WorldFlux inventories these signals for review but does not treat them as
comparable claim metrics by default:

* W\&B, MLflow, tracker summaries, and aggregate dashboards;
* simulator, ROS/MCAP, Isaac, Cosmos, LeRobot/GR00T dataset signals;
* custom metrics without an explicit metric contract;
* model names or benchmark labels without episode-level outcomes;
* logs, screenshots, videos, and narrative notes.
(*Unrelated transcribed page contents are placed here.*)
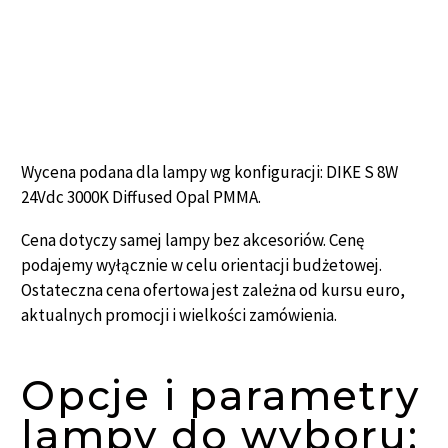
Wycena podana dla lampy wg konfiguracji:
DIKE S 8W
24Vdc 3000K Diffused Opal PMMA.
Cena dotyczy samej lampy bez akcesoriów. Cenę
podajemy wyłącznie w celu orientacji budżetowej.
Ostateczna cena ofertowa jest zależna od kursu euro,
aktualnych promocji i wielkości zamówienia.
Opcje i parametry
lampy do wyboru:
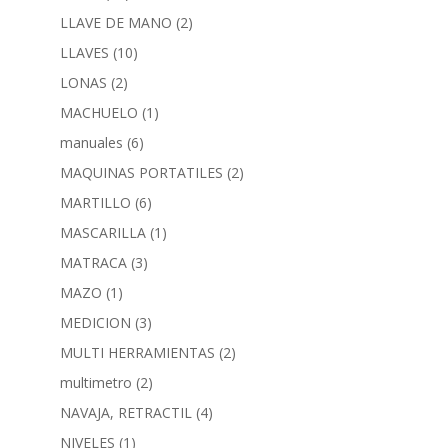
LLAVE DE MANO
(2)
LLAVES
(10)
LONAS
(2)
MACHUELO
(1)
manuales
(6)
MAQUINAS PORTATILES
(2)
MARTILLO
(6)
MASCARILLA
(1)
MATRACA
(3)
MAZO
(1)
MEDICION
(3)
MULTI HERRAMIENTAS
(2)
multimetro
(2)
NAVAJA, RETRACTIL
(4)
NIVELES
(1)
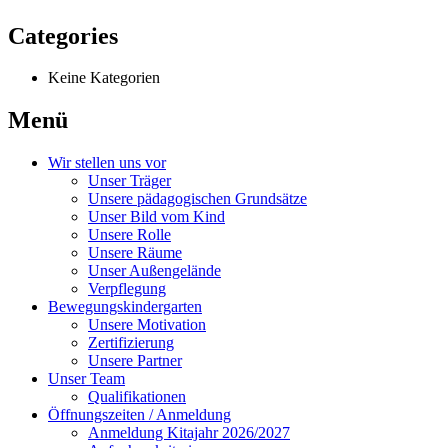
Categories
Keine Kategorien
Menü
Wir stellen uns vor
Unser Träger
Unsere pädagogischen Grundsätze
Unser Bild vom Kind
Unsere Rolle
Unsere Räume
Unser Außengelände
Verpflegung
Bewegungskindergarten
Unsere Motivation
Zertifizierung
Unsere Partner
Unser Team
Qualifikationen
Öffnungszeiten / Anmeldung
Anmeldung Kitajahr 2026/2027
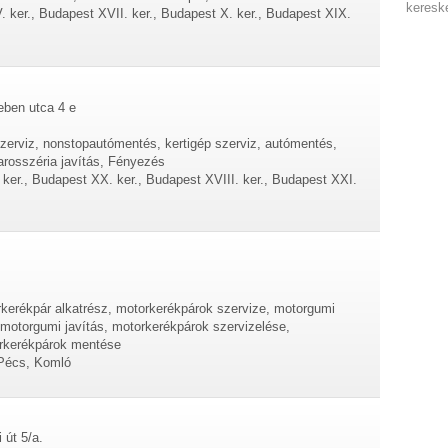
keresk
. ker., Budapest XVII. ker., Budapest X. ker., Budapest XIX.
eben utca 4 e
szerviz, nonstopautómentés, kertigép szerviz, autómentés,
karosszéria javítás, Fényezés
 ker., Budapest XX. ker., Budapest XVIII. ker., Budapest XXI.
rkerékpár alkatrész, motorkerékpárok szervize, motorgumi
 motorgumi javítás, motorkerékpárok szervizelése,
orkerékpárok mentése
Pécs, Komló
 út 5/a.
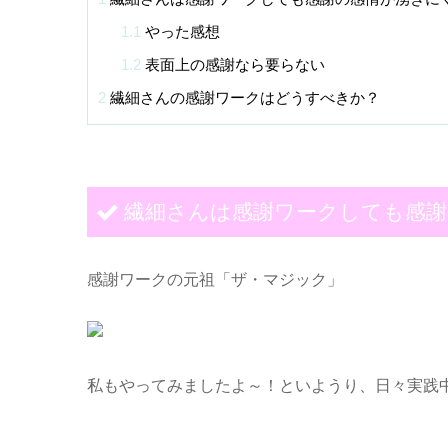
1.1
やった感想
1.2
表面上の感謝なら要らない
2
繊細さんの感謝ワークはどうすべきか？
繊細さんは感謝ワークしても感謝
感謝ワークの元祖「ザ・マジック」
私もやってみましたよ～！といようり、日々実践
## Rejected For `audit_input.json`

WorldFlux writes the private report and refuses to emit `audit_input.json` when
the folder is ambiguous, partial, archive-only, CSV-only, numeric-score-only,
aggregate-only, missing episode-level success outcomes, missing denominator
policy, dominated by raw binaries, or likely to expose secrets.

## VLA Benchmark Claims

For LIBERO, OpenPI, OpenVLA, GR00T, and related VLA benchmarks, evidence grade
must be chosen before execution if WorldFlux is involved in the run. Imported
results that lack pre-run model identity attestation, frozen episode manifests,
attempt policy, or denominator policy must be labeled with the weaker Grade B/C/D
wording from the VLA apple-to-apple definition.

## Safe Customer Wording

Use:

* "WorldFlux packaged imported evaluation output."
* "The package is signed and tamper-evident."
* "The claim is limited to the recorded protocol and evidence scope."

Do not say "official benchmark score", "deployment-safe", "regulatory
certified", "fully Apple-to-Apple", "live provider runtime supported", or
"tamper-proof" unless separately proven.